# Activity
Reproduce word for word the line that contains "ou même s'approcher d'une culture étrangère." and every line after it to the end of the records, with nothing else added.

# Material to process
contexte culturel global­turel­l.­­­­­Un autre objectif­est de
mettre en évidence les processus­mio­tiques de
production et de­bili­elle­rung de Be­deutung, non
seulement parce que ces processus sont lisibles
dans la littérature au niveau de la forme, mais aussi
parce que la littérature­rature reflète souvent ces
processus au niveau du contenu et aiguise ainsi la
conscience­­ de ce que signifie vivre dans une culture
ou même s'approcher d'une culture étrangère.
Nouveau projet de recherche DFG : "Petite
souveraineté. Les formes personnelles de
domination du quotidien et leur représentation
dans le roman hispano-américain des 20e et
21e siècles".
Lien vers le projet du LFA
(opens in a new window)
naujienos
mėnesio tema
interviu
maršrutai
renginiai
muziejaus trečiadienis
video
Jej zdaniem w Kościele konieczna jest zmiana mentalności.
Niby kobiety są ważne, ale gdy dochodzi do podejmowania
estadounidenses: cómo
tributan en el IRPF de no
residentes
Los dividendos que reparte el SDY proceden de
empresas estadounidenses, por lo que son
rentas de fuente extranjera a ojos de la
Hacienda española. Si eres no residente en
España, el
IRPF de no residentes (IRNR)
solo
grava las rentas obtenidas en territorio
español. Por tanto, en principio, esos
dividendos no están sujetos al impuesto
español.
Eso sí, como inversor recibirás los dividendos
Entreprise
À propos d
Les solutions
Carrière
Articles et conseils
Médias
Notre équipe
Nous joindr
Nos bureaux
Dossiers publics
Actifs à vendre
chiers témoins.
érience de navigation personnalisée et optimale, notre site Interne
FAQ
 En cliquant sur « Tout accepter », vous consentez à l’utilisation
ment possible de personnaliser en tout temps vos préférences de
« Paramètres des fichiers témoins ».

# Written response
ou même s'approcher d'une culture étrangère.
Nouveau projet de recherche DFG : "Petite
souveraineté. Les formes personnelles de
domination du quotidien et leur représentation
dans le roman hispano-américain des 20e et
21e siècles".
Lien vers le projet du LFA
(opens in a new window)
naujienos
mėnesio tema
interviu
maršrutai
renginiai
muziejaus trečiadienis
video
Jej zdaniem w Kościele konieczna jest zmiana mentalności.
Niby kobiety są ważne, ale gdy dochodzi do podejmowania
estadounidenses: cómo
tributan en el IRPF de no
residentes
Los dividendos que reparte el SDY proceden de
empresas estadounidenses, por lo que son
rentas de fuente extranjera a ojos de la
Hacienda española. Si eres no residente en
España, el
IRPF de no residentes (IRNR)
solo
grava las rentas obtenidas en territorio
español. Por tanto, en principio, esos
dividendos no están sujetos al impuesto
español.
Eso sí, como inversor recibirás los dividendos
Entreprise
À propos d
Les solutions
Carrière
Articles et conseils
Médias
Notre équipe
Nous joindr
Nos bureaux
Dossiers publics
Actifs à vendre
chiers témoins.
érience de navigation personnalisée et optimale, notre site Interne
FAQ
 En cliquant sur « Tout accepter », vous consentez à l’utilisation
ment possible de personnaliser en tout temps vos préférences de
« Paramètres des fichiers témoins ».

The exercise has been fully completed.